Ryan Adams and I just uploaded to the arXiv our paper ``High-Dimensional Probability Estimation with Deep Density Models''. In this work, we introduce the *deep density model* (DDM), a new approach for density estimation.

As a motivating prequel, let's think about why we are interested in having density estimates in the first place. In his latest post, Michael alluded to the existence of a very deep connection between compression and unsupervised learning. Indeed, the goal of unsupervised learning is to characterize structure in our data, and this knowledge can then be used to establish summarized representations by making informed assumptions about the redundancy of unobserved data. Density estimation links these two concepts very explicitly. Allocation of probability mass throughout our space precisely quantifies our belief of the likelihood of occurrence of every point in it, and as such obviates our assumptions about structure in the data. Compression then consists of representation of the data under the assumption of absence of information in the regions of our space to which we've assigned low density. It is true that for almost every task we might be interested in, such as classification and unsupervised learning, there's some algorithm that confronts it without any mention of the word ``probability''. However, without a probabilistic interpretation, it is not clear exactly which assumptions such algorithm might make, and further, how these might be altered in order to improve the performance or speed of the algorithm.
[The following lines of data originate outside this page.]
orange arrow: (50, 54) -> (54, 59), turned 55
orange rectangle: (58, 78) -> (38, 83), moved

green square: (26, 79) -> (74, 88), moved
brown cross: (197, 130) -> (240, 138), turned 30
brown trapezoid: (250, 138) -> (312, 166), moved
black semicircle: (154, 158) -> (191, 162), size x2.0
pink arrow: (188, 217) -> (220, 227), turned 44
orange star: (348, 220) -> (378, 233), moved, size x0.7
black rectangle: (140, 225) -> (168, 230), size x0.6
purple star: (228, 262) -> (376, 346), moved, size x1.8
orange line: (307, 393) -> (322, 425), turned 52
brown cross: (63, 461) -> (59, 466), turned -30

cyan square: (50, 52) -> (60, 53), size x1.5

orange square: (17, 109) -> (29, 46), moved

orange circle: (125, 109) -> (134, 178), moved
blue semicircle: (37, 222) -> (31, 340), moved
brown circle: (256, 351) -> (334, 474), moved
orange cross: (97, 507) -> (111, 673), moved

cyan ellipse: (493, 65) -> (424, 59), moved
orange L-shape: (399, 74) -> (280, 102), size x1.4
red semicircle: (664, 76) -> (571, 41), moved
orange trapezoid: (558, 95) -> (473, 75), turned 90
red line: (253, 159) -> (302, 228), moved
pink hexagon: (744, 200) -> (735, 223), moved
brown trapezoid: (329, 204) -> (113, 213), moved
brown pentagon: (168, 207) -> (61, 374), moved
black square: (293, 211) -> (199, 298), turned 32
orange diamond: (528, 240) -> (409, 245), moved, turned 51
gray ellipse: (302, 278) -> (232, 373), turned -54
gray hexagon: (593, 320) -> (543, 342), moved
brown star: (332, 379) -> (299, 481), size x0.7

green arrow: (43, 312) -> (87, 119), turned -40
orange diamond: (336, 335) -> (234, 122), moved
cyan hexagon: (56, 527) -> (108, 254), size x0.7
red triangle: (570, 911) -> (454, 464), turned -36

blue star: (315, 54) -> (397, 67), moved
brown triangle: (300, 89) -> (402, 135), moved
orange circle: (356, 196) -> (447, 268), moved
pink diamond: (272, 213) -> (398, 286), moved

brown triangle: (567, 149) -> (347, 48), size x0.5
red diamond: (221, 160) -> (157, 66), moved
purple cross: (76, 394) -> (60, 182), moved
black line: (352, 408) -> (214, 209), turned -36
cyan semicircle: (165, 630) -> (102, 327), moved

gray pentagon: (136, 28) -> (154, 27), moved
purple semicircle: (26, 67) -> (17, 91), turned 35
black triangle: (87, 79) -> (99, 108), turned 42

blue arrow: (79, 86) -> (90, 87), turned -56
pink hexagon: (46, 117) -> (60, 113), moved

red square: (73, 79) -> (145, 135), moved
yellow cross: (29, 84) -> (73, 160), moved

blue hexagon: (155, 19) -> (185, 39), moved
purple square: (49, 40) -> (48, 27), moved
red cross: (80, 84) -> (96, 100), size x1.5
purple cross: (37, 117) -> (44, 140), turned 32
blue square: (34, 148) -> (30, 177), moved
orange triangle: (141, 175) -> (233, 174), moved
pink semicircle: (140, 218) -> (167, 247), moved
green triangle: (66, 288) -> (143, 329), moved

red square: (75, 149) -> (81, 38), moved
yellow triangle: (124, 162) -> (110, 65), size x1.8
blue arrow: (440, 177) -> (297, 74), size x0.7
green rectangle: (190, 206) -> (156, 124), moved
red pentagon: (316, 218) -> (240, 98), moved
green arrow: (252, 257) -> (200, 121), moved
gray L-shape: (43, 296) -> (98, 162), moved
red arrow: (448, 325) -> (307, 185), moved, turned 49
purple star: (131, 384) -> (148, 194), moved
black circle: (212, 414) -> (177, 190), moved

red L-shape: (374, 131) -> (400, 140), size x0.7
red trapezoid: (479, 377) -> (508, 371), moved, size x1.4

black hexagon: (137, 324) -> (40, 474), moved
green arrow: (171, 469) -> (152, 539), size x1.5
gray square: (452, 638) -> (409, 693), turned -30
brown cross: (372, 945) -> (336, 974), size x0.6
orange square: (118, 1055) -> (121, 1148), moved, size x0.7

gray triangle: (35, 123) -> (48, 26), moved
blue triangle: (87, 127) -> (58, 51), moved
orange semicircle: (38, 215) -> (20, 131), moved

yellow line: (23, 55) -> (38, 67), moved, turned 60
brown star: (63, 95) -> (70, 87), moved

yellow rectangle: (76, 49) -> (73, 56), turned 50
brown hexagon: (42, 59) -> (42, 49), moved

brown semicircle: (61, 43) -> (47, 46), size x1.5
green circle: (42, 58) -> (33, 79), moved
Many techniques have been proposed to study patterns in data and to further provide density estimates. Probabilistic graphical models such as the Boltzmann machine produce powerful density estimates, but these are rather unnormalized. Bayesian nonparametric approaches are also very flexible, but require costly inference procedures. Manifold discovery methods such as the autoencoder produce useful representations of the data, but have no clear probabilistic interpretation. The manifold Parzen windows approach directly models the distribution of the data in the observed space, but is thwarted by the curse of dimensionality. In our work, we propose a way to provide fully-normalized density estimates on high-dimensional spaces.

Let's say we're given observations $\mathbf{y}_1,\ldots,\mathbf{y}_N\in\mathcal{Y}\subseteq\mathbb{R}^K$. The existence of structure in the data corresponds to their underlying probability distribution $p_{\mathbf{Y}}(\cdot)$ allocating most of its density to a region of small volume within the observed space. However, for interesting data with high dimensionality, this distribution of mass is horrendously complicated. As such, directly applying our tools on it would make a very challenging problem, especially due to the plaguing curse of dimensionality. However, let's take a step back and imagine an ideal situation we would love to be in. Let's say that we are bestowed with a bijective map $\boldsymbol{f}:\mathcal{X}\rightarrow\mathcal{Y}$ from a *representation space* $\mathcal{X}$ that generates our observations. Namely, we assume the transformation of the true distribution to this space, $p_{\mathbf{X}}(\cdot)$, is factorized and has known marginals $p_{X_k}(\cdot), k=1,\ldots,K$. We really couldn't ask for more: given an observation, we could easily compute its fully-normalized density, since we have access to its inverse transformation and its density, as well as to the determinant of the Jacobian which tells us how measures are contracted under $\boldsymbol{f}$:
$$\begin{align}
p_{\mathbf{Y}}(\mathbf{y}) &= \prod_{k=1}^K
p_{X_k}([\boldsymbol{f}^{-1}(\mathbf{y})]_k)\,\left|\frac{\partial\boldsymbol{f}(\mathbf{x})}{\partial\mathbf{x} }\right|_{\boldsymbol{f}^{-1}(\mathbf{y})}.
\end{align}
$$
Having access to the latent distribution also permits sampling from the observed distribution, as observed samples are deterministic functions of their latent representations.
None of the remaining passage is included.